(GIVEN RECORDS Opens)

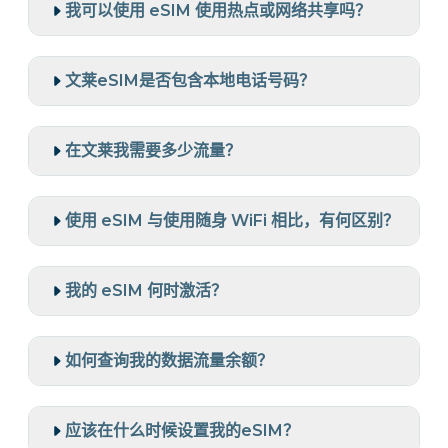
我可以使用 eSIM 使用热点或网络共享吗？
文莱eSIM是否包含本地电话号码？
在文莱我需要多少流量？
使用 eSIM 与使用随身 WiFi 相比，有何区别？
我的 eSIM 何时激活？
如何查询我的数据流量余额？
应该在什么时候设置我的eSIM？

(GIVEN RECORDS Closes)
(GIVEN RECORDS Opens)

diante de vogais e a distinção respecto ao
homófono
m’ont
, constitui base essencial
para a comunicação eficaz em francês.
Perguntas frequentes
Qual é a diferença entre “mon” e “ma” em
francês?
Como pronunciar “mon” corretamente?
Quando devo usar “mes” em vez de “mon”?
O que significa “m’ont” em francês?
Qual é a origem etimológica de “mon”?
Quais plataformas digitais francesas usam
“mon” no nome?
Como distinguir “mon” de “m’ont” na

(GIVEN RECORDS Closes)

Please copy the lines in the records above between the one holding "我可以使用 eSIM 使用热点或网络共享吗？" and the one holding "应该在什么时候设置我的eSIM？", inclusive, exactly and with no other line.

● **RESPONSE**
我可以使用 eSIM 使用热点或网络共享吗？
文莱eSIM是否包含本地电话号码？
在文莱我需要多少流量？
使用 eSIM 与使用随身 WiFi 相比，有何区别？
我的 eSIM 何时激活？
如何查询我的数据流量余额？
应该在什么时候设置我的eSIM？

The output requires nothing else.